The short version of the rest is that cheaply replicated robots will take over these tasks.

The trick is that there is something necessarily human about much of the service industry; so, if robots are going to do it, they’d need to be more or less indistinguishable from humans. There’s an embarrassment of Sci-Fi examples here. My favourite is Battlestar Galactica.

Robin makes some points about the science of this, the upshot of which is that the most likely way we get there is by scanning and emulating the human brain. The idea is that we then get lots of replicas of particular individuals. To paraphrase a favourite meme of mine, the logic goes something like this:

1. Copy individuals’ brains

2. Enslave the copies

3. ????

4. Everyone gets rich.

To me, Robin rather casually brushes off the nastier historical precedents of slavery. He thinks the results of this process is a subsistence wage for everyone (really? we’ll stand for that?) and outrageous returns to capital for those that own something. Dude needs to read 19th century reactions to Marx to see how people will jive with THAT little nugget.

I’d quibble with the political economy here and say that we’d probably have a ridiculous social safety net and society becomes more of less socialist if suddenly everything were super-duper cheap. Welfare for all!

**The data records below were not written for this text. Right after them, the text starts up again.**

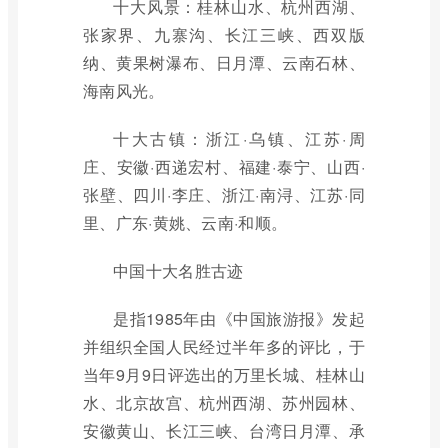
十大风景：桂林山水、杭州西湖、
张家界、九寨沟、长江三峡、西双版
纳、黄果树瀑布、日月潭、云南石林、
海南风光。
十大古镇：浙江·乌镇、江苏·周
庄、安徽·西递宏村、福建·泰宁、山西·
张壁、四川·李庄、浙江·南浔、江苏·同
里、广东·黄姚、云南·和顺。
中国十大名胜古迹
是指1985年由《中国旅游报》发起
并组织全国人民经过半年多的评比，于
当年9月9日评选出的万里长城、桂林山
水、北京故宫、杭州西湖、苏州园林、
安徽黄山、长江三峡、台湾日月潭、承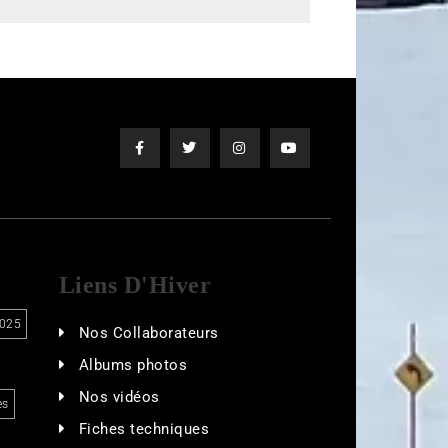
Liens D'Hiver
025
Nos Collaborateurs
Albums photos
Nos vidéos
es
Fiches techniques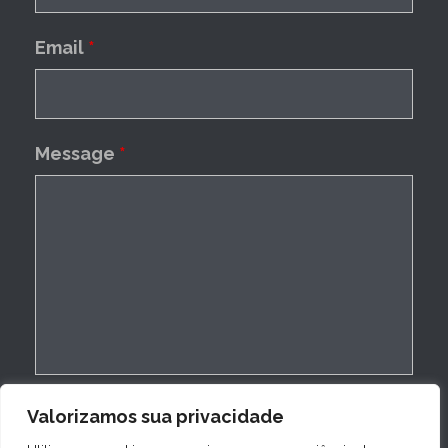
Email
*
Message
*
Valorizamos sua privacidade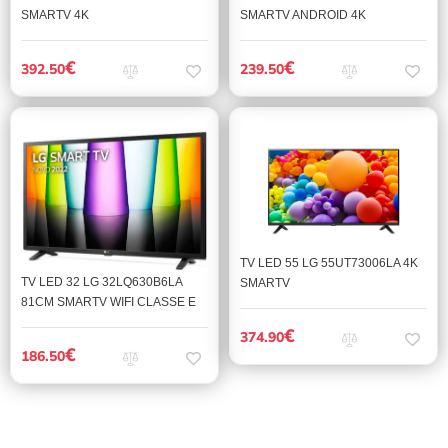
SMARTV 4K
SMARTV ANDROID 4K
€
€
392.50
239.50
TV LED 55 LG 55UT73006LA 4K
TV LED 32 LG 32LQ630B6LA
SMARTV
81CM SMARTV WIFI CLASSE E
€
374.90
€
186.50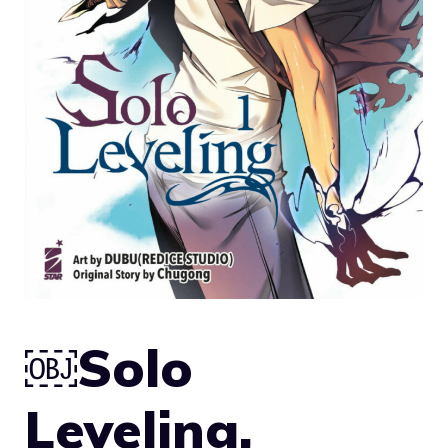
￼Solo
Leveling,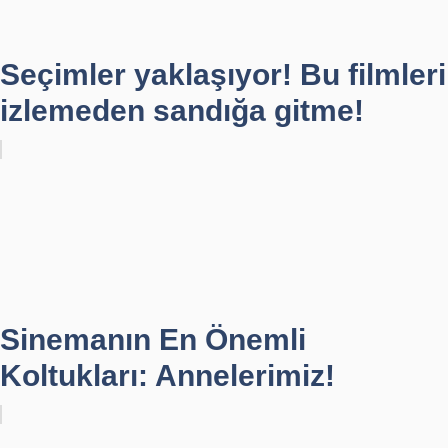
Seçimler yaklaşıyor! Bu filmleri
izlemeden sandığa gitme!
Sinemanın En Önemli
Koltukları: Annelerimiz!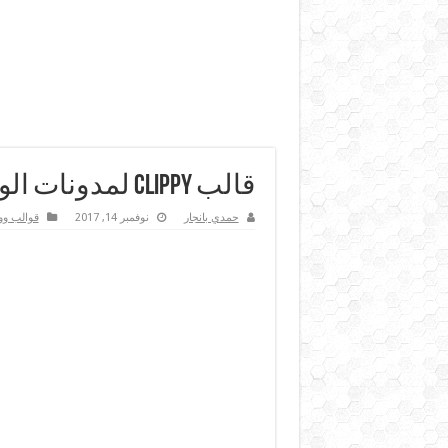
قالب clippy لمدونات الووردبريس الاحترافية
حمدي بانجار
نوفمبر 14, 2017
قوالب وو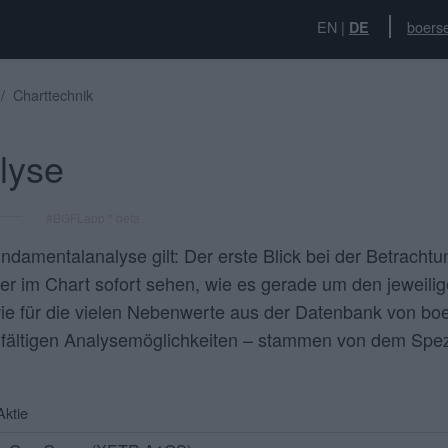
EN
|
boerse
DE
Charttechnik
lyse
#BGFLapp * beta
amentalanalyse gilt: Der erste Blick bei der Betrachtung
ger im
Chart
sofort sehen, wie es gerade um den jeweiligen
 für die vielen Nebenwerte aus der Datenbank von boer
ielfältigen Analysemöglichkeiten – stammen von dem Spe
ktie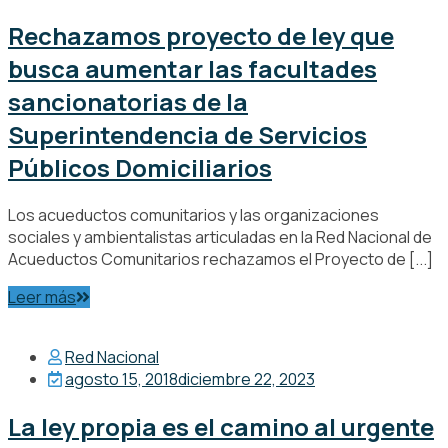
Rechazamos proyecto de ley que
busca aumentar las facultades
sancionatorias de la
Superintendencia de Servicios
Públicos Domiciliarios
Los acueductos comunitarios y las organizaciones
sociales y ambientalistas articuladas en la Red Nacional de
Acueductos Comunitarios rechazamos el Proyecto de [...]
Leer más
Red Nacional
agosto 15, 2018
diciembre 22, 2023
La ley propia es el camino al urgente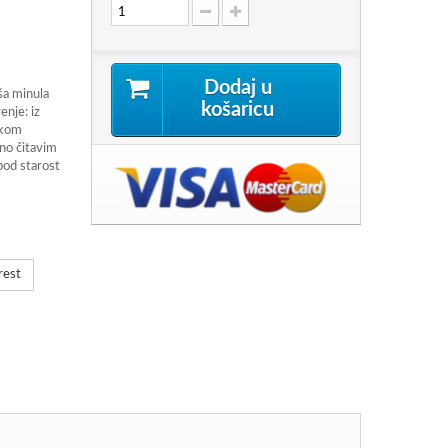
Dodaj u
ša minula
košaricu
enje: iz
jukom
eno čitavim
pod starost
rest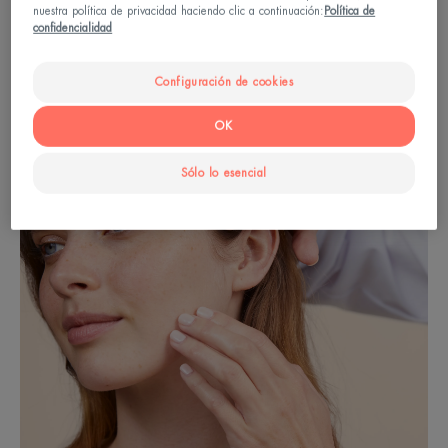
nuestra política de privacidad haciendo clic a continuación:
Política de
confidencialidad
¿Tengo la piel seca o deshidratada?
Configuración de cookies
OK
Sólo lo esencial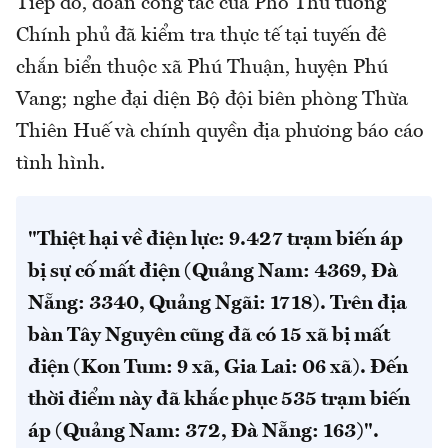
Tiếp đó, đoàn công tác của Phó Thủ tướng
Chính phủ đã kiểm tra thực tế tại tuyến đê
chắn biển thuộc xã Phú Thuận, huyện Phú
Vang; nghe đại diện Bộ đội biên phòng Thừa
Thiên Huế và chính quyền địa phương báo cáo
tình hình.
"Thiệt hại về điện lực: 9.427 trạm biến áp
bị sự cố mất điện (Quảng Nam: 4369, Đà
Nẵng: 3340, Quảng Ngãi: 1718). Trên địa
bàn Tây Nguyên cũng đã có 15 xã bị mất
điện (Kon Tum: 9 xã, Gia Lai: 06 xã). Đến
thời điểm này đã khắc phục 535 trạm biến
áp (Quảng Nam: 372, Đà Nẵng: 163)".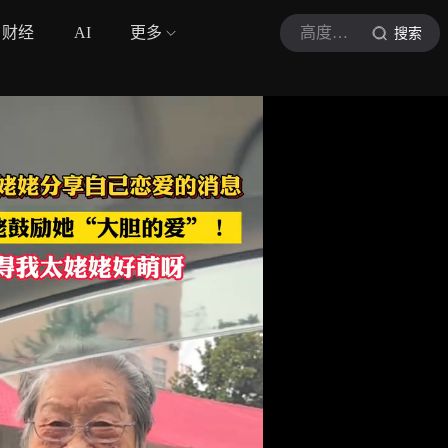
财经
AI
更多
高度新闻
搜索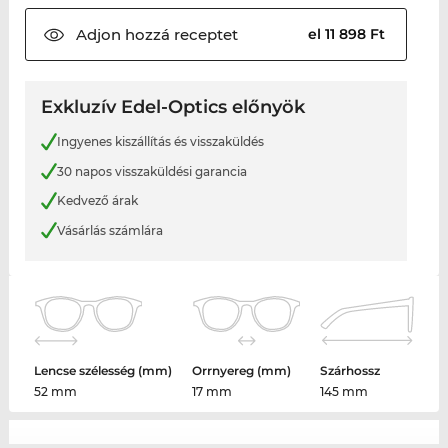
Adjon hozzá
receptet
el 11 898 Ft
Exkluzív Edel-Optics előnyök
Ingyenes kiszállítás és visszaküldés
30 napos visszaküldési garancia
Kedvező árak
Vásárlás számlára
Lencse szélesség (mm)
Orrnyereg (mm)
Szárhossz
52 mm
17 mm
145 mm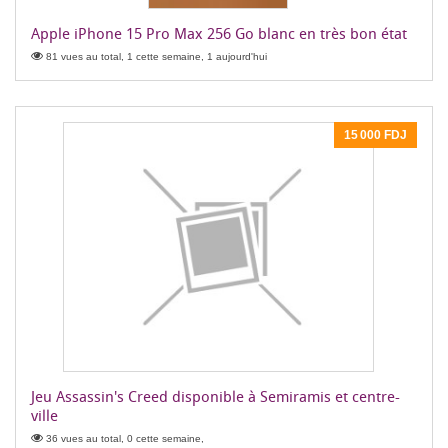
Apple iPhone 15 Pro Max 256 Go blanc en très bon état
81 vues au total, 1 cette semaine, 1 aujourd'hui
15 000 FDJ
Jeu Assassin's Creed disponible à Semiramis et centre-
ville
36 vues au total, 0 cette semaine,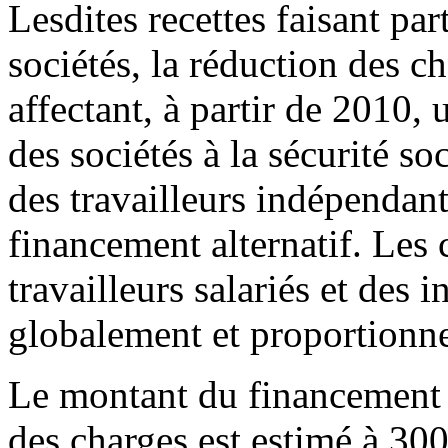
Lesdites recettes faisant par
sociétés, la réduction des ch
affectant, à partir de 2010, 
des sociétés à la sécurité soc
des travailleurs indépendant
financement alternatif. Les 
travailleurs salariés et des 
globalement et proportionn
Le montant du financement a
des charges est estimé à 300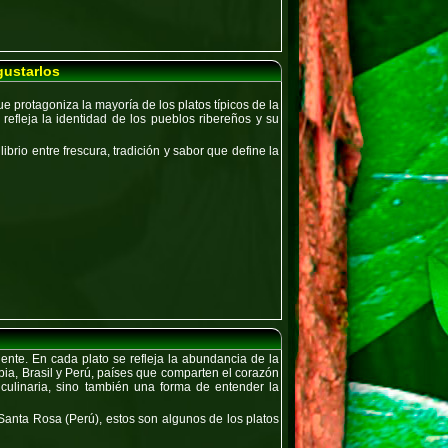
gustarlos
que protagoniza la mayoría de los platos típicos de la
refleja la identidad de los pueblos ribereños y su
rio entre frescura, tradición y sabor que define la
ente. En cada plato se refleja la abundancia de la
ia, Brasil y Perú
, países que comparten el corazón
culinaria, sino también una forma de entender la
Santa Rosa (Perú)
, estos son algunos de los
platos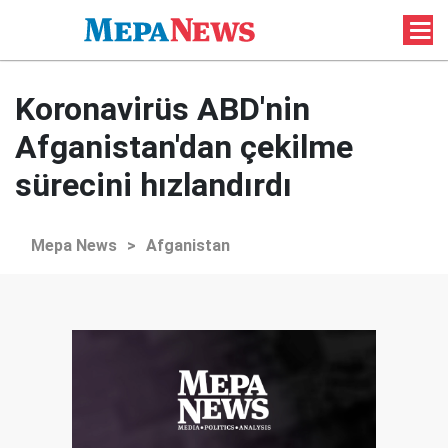
Koronavirüs ABD'nin
Afganistan'dan çekilme
sürecini hızlandırdı
Mepa News
>
Afganistan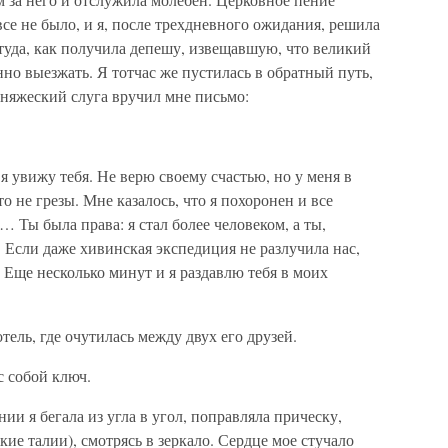
се не было, и я, после трехдневного ожидания, решила
 туда, как получила депешу, извещавшую, что великий
нно выезжать. Я тотчас же пустилась в обратный путь,
окняжеский слуга вручил мне письмо:
я увижу тебя. Не верю своему счастью, но у меня в
о не грезы. Мне казалось, что я похоронен и все
… Ты была права: я стал более человеком, а ты,
 Если даже хивинская экспедиция не разлучила нас,
 Еще несколько минут и я раздавлю тебя в моих
тель, где очутилась между двух его друзей.
с собой ключ.
и я бегала из угла в угол, поправляла прическу,
кие талии), смотрясь в зеркало. Сердце мое стучало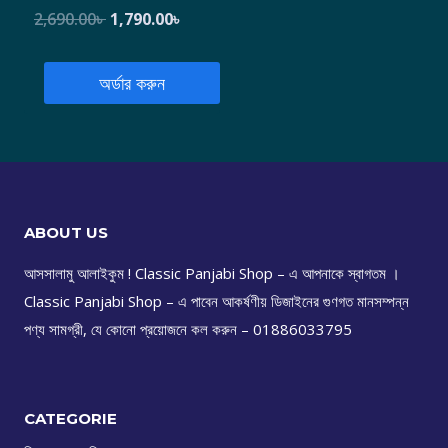
2,690.00
৳
1,790.00
৳
অর্ডার করুন
ABOUT US
আসসালামু আলাইকুম ! Classic Panjabi Shop – এ আপনাকে স্বাগতম ।
Classic Panjabi Shop – এ পাবেন আকর্ষণীয় ডিজাইনের গুণগত মানসম্পন্ন
পণ্য সামগ্রী, যে কোনো প্রয়োজনে কল করুন – 01886033795
CATEGORIE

Hard work thinking about this without turning it into a TOTAL bullshit slinging contest. Too many assumptions. I understand why Tyler Cowen likes the guy so much.

He’s original!

Ridiculous Speculation

Here’s a theory of Human Progress: the more humans integrated economically and socially, the more progress there is.

The idea is that specialization of labour is the only reliable theory of progress. At any particular margin, innovation requires further specialization – the paths multiply like a web. The more scarce human-level intelligence is, the less innovation there is. Fewer paths are walked.

Likewise, these humans need to be brought to the font line before they can strike out on their own in their particular specialty. This is education, of course.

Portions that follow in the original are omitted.